INSTRUCTIONS TO FOLLOW:
All lines of the entries with "dlhých" in them must be listed.

▶

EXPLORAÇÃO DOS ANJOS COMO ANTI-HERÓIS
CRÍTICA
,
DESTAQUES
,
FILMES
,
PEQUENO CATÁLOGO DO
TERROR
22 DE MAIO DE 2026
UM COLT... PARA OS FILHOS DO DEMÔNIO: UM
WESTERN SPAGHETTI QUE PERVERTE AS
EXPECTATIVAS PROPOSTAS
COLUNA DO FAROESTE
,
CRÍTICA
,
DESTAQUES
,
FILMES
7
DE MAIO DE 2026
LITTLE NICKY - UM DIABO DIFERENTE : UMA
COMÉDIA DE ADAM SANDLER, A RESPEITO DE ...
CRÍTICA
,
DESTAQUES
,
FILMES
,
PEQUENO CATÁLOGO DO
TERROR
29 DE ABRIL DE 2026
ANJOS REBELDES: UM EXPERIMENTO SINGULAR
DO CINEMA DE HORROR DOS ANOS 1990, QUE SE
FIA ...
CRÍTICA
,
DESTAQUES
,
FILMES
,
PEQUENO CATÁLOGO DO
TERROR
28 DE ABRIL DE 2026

◀
▶

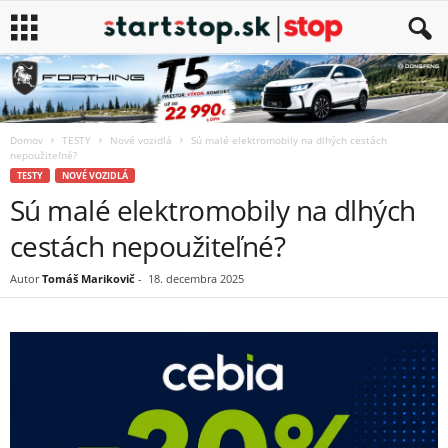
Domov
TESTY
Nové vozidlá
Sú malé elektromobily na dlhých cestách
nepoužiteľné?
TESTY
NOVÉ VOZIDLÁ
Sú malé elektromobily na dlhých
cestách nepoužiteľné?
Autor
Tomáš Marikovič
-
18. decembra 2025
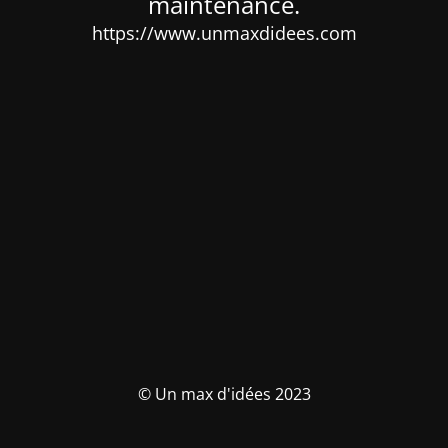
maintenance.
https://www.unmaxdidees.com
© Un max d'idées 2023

◀
▶

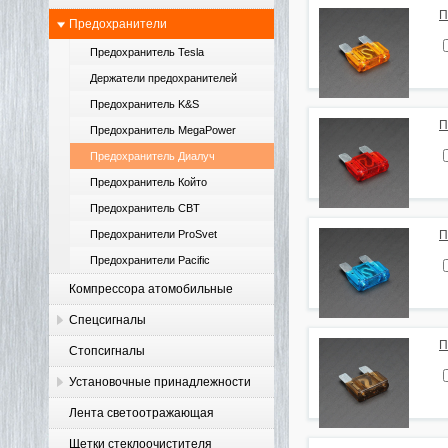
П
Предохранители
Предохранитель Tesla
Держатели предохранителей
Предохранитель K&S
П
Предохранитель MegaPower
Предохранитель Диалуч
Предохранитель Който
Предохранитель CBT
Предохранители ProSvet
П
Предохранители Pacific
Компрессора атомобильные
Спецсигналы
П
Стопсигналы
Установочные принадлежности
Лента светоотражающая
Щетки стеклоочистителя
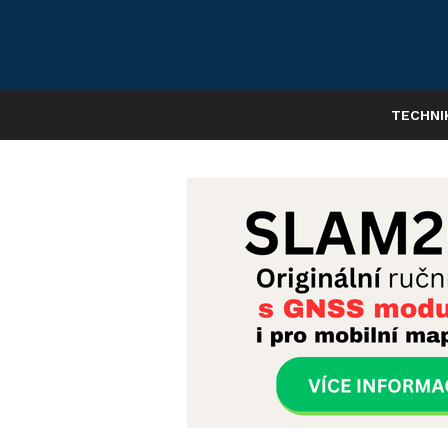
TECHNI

◀

OUTPUT FOR THIS TASK:
Sú malé elektromobily na dlhých cestách
Sú malé elektromobily na dlhých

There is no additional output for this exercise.